- [What you need to do]: For the records that follow, restate each one word for word and leave the images behind.

(Dataset entries)

--------------------------------

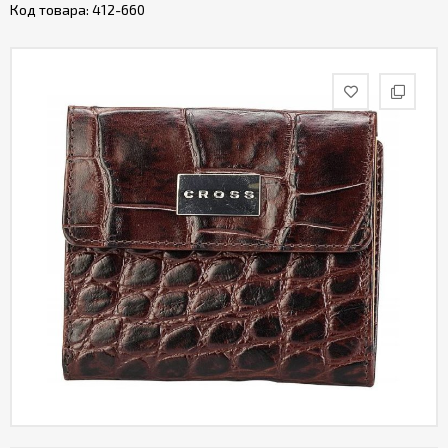
Код товара:
412-660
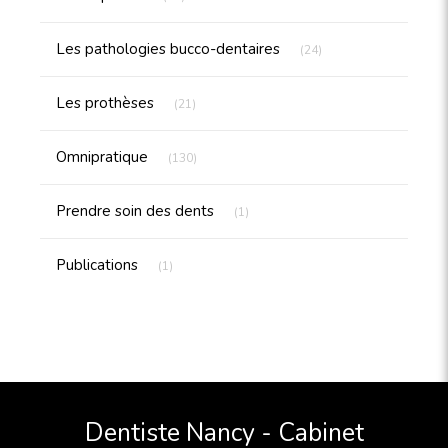
Articles Count
Les pathologies bucco-dentaires
(24)
Articles Count
Les prothèses
(21)
Articles Count
Omnipratique
(130)
Articles Count
Prendre soin des dents
(1)
Articles Count
Publications
(1)
Dentiste Nancy - Cabinet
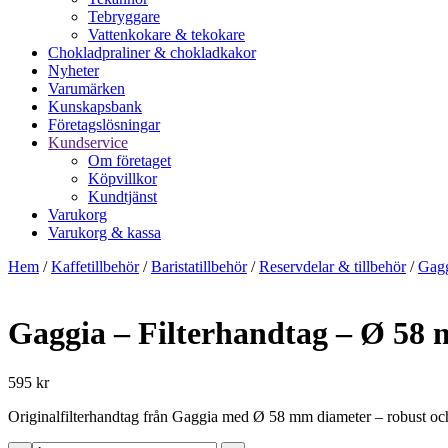
Tebryggare
Vattenkokare & tekokare
Chokladpraliner & chokladkakor
Nyheter
Varumärken
Kunskapsbank
Företagslösningar
Kundservice
Om företaget
Köpvillkor
Kundtjänst
Varukorg
Varukorg & kassa
Hem
/
Kaffetillbehör
/
Baristatillbehör
/
Reservdelar & tillbehör
/
Gagg
Gaggia – Filterhandtag – Ø 58
595 kr
Originalfilterhandtag från Gaggia med Ø 58 mm diameter – robust och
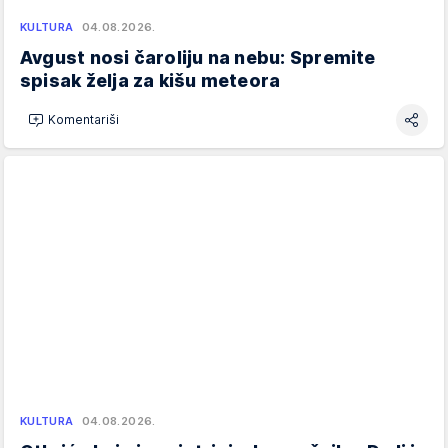
KULTURA
04.08.2026.
Avgust nosi čaroliju na nebu: Spremite
spisak želja za kišu meteora
Komentariši
KULTURA
04.08.2026.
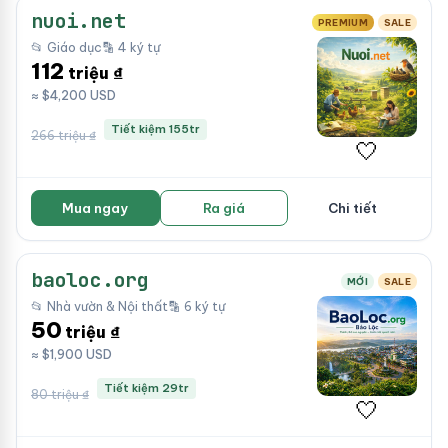
nuoi.net
PREMIUM
SALE
📂 Giáo dục
🔡 4 ký tự
112
triệu ₫
≈ $4,200 USD
Tiết kiệm 155tr
266 triệu ₫
🤍
Mua ngay
Ra giá
Chi tiết
baoloc.org
MỚI
SALE
📂 Nhà vườn & Nội thất
🔡 6 ký tự
50
triệu ₫
≈ $1,900 USD
Tiết kiệm 29tr
80 triệu ₫
🤍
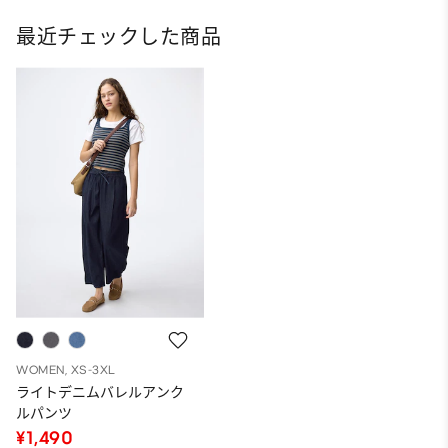
最近チェックした商品
WOMEN, XS-3XL
ライトデニムバレルアンク
ルパンツ
¥1,490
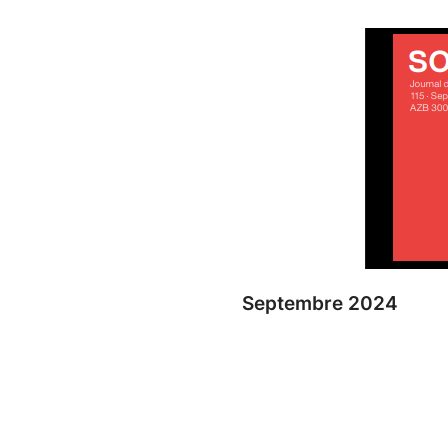
Septembre 2024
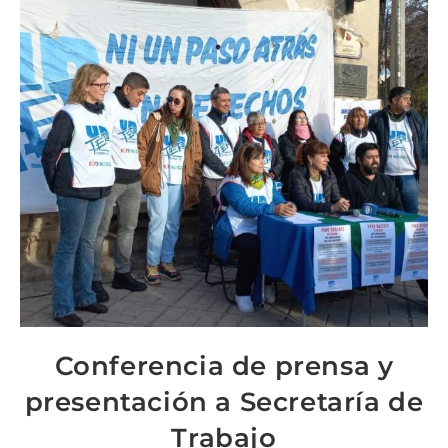
Conferencia de prensa y
presentación a Secretaría de
Trabajo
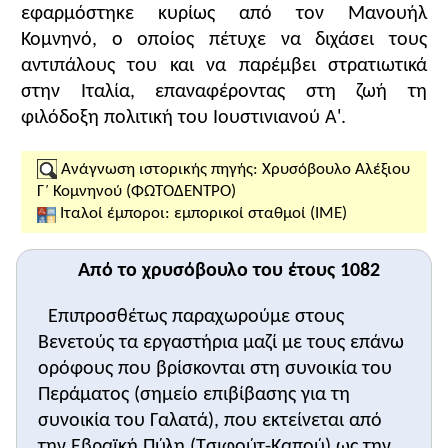
παντοδυναμία των Βενετών.
εφαρμόστηκε κυρίως από τον Μανουήλ
Το
δεύτερο μέρος
της ενότητας πραγματεύεται τα
Κομνηνό, ο οποίος πέτυχε να διχάσει τους
καθέκαστα, τις αιτίες και τις ολέθριες συνέπειες
αντιπάλους του και να παρέμβει στρατιωτικά
του εκκλησιαστικού Σχίσματος μεταξύ
στην Ιταλία, επαναφέροντας στη ζωή τη
Κωνσταντινούπολης και Ρώμης. Η ανάλυση του
φιλόδοξη πολιτική του Ιουστινιανού Α'.
δεύτερου παραθέματος
μπορεί να διαφωτίσει τους
μαθητές σχετικά με τις λειτουργικές και δογματικές
Ανάγνωση ιστορικής πηγής: Χρυσόβουλο Αλέξιου
διαφορές μεταξύ των δύο εκκλησιών. Ωστόσο με
Γ΄ Κομνηνού (ΦΩΤΟΔΕΝΤΡΟ)
τις διαφορές αυτές δεν εξαντλούνται και οι αιτίες
Ιταλοί έμποροι: εμπορικοί σταθμοί (ΙΜΕ)
της ρήξης. Σ' αυτές πρέπει να προστεθούν η
εγωπαθής και αλαζονική συμπεριφορά των δύο
Από το χρυσόβουλο του έτους 1082
διαπραγματευτών, οι βαθιές διαφορές πολιτισμού,
γλώσσας και νοοτροπίας, καθώς και η μακρόχρονη
Επιπροσθέτως παραχωρούμε στους
αποξένωση μεταξύ των δύο εκκλησιών και των δύο
Βενετούς τα εργαστήρια μαζί με τους επάνω
κόσμων, της Ανατολής και της Δύσης.
ορόφους που βρίσκονται στη συνοικία του
Σχολιασμός του υποστηρικτικού υλικού
Περάματος (σημείο επιβίβασης για τη
Το
πρώτο παράθεμα
είναι απόσπασμα από τη
συνοικία του Γαλατά), που εκτείνεται από
συνθήκη - αυτοκρατορικό χρυσόβουλο του έτους
την Εβραϊκή Πύλη (Τσιφούτ-Καπού) ως την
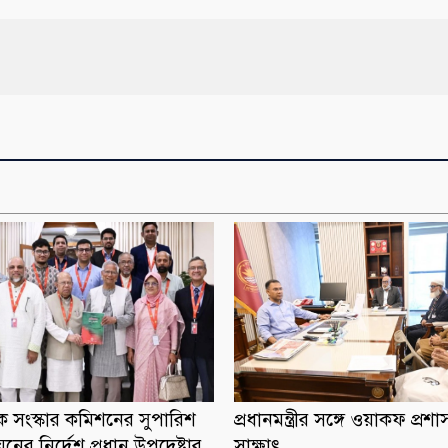
িষয়ক সংস্কার কমিশনের সুপারিশ
প্রধানমন্ত্রীর সঙ্গে ওয়াকফ প্রশ
ায়নের নির্দেশ প্রধান উপদেষ্টার
সাক্ষাৎ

--------------------------------

- [Response below]:
Код товара:
412-660
Articles Count
Les pathologies bucco-dentaires
(24)
Articles Count
Les prothèses
(21)
Articles Count
Omnipratique
(130)
Articles Count
Prendre soin des dents
(1)
Articles Count
Publications
(1)
Dentiste Nancy - Cabinet
Tebryggare
Vattenkokare & tekokare
Chokladpraliner & chokladkakor
Nyheter
Varumärken
Kunskapsbank
Företagslösningar
Kundservice
Om företaget
Köpvillkor
Kundtjänst
Varukorg
Varukorg & kassa
Hem
/
Kaffetillbehör
/
Baristatillbehör
/
Reservdelar & tillbehör
/
Gagg
Gaggia – Filterhandtag – Ø 58
595 kr
Originalfilterhandtag från Gaggia med Ø 58 mm diameter – robust och
KULTURA
04.08.2026.
Avgust nosi čaroliju na nebu: Spremite
spisak želja za kišu meteora
Komentariši
KULTURA
04.08.2026.
nuoi.net
PREMIUM
SALE
📂 Giáo dục
🔡 4 ký tự
112
triệu ₫
≈ $4,200 USD
Tiết kiệm 155tr
266 triệu ₫
🤍
Mua ngay
Ra giá
Chi tiết
baoloc.org
MỚI
SALE
📂 Nhà vườn & Nội thất
🔡 6 ký tự
50
triệu ₫
≈ $1,900 USD
Tiết kiệm 29tr
80 triệu ₫
🤍
最近チェックした商品
WOMEN, XS-3XL
ライトデニムバレルアンク
ルパンツ
¥1,490
Septembre 2024
Conferencia de prensa y
presentación a Secretaría de
Trabajo
παντοδυναμία των Βενετών.
εφαρμόστηκε κυρίως από τον Μανουήλ
Το
δεύτερο μέρος
της ενότητας πραγματεύεται τα
Κομνηνό, ο οποίος πέτυχε να διχάσει τους
καθέκαστα, τις αιτίες και τις ολέθριες συνέπειες
αντιπάλους του και να παρέμβει στρατιωτικά
του εκκλησιαστικού Σχίσματος μεταξύ
στην Ιταλία, επαναφέροντας στη ζωή τη
Κωνσταντινούπολης και Ρώμης. Η ανάλυση του
φιλόδοξη πολιτική του Ιουστινιανού Α'.
δεύτερου παραθέματος
μπορεί να διαφωτίσει τους
μαθητές σχετικά με τις λειτουργικές και δογματικές
Ανάγνωση ιστορικής πηγής: Χρυσόβουλο Αλέξιου
διαφορές μεταξύ των δύο εκκλησιών. Ωστόσο με
Γ΄ Κομνηνού (ΦΩΤΟΔΕΝΤΡΟ)
τις διαφορές αυτές δεν εξαντλούνται και οι αιτίες
Ιταλοί έμποροι: εμπορικοί σταθμοί (ΙΜΕ)
της ρήξης. Σ' αυτές πρέπει να προστεθούν η
εγωπαθής και αλαζονική συμπεριφορά των δύο
Από το χρυσόβουλο του έτους 1082
διαπραγματευτών, οι βαθιές διαφορές πολιτισμού,
γλώσσας και νοοτροπίας, καθώς και η μακρόχρονη
Επιπροσθέτως παραχωρούμε στους
αποξένωση μεταξύ των δύο εκκλησιών και των δύο
Βενετούς τα εργαστήρια μαζί με τους επάνω
κόσμων, της Ανατολής και της Δύσης.
ορόφους που βρίσκονται στη συνοικία του
Σχολιασμός του υποστηρικτικού υλικού
Περάματος (σημείο επιβίβασης για τη
Το
πρώτο παράθεμα
είναι απόσπασμα από τη
συνοικία του Γαλατά), που εκτείνεται από
συνθήκη - αυτοκρατορικό χρυσόβουλο του έτους
την Εβραϊκή Πύλη (Τσιφούτ-Καπού) ως την
িষয়ক সংস্কার কমিশনের সুপারিশ
প্রধানমন্ত্রীর সঙ্গে ওয়াকফ প্রশ
ায়নের নির্দেশ প্রধান উপদেষ্টার
সাক্ষাৎ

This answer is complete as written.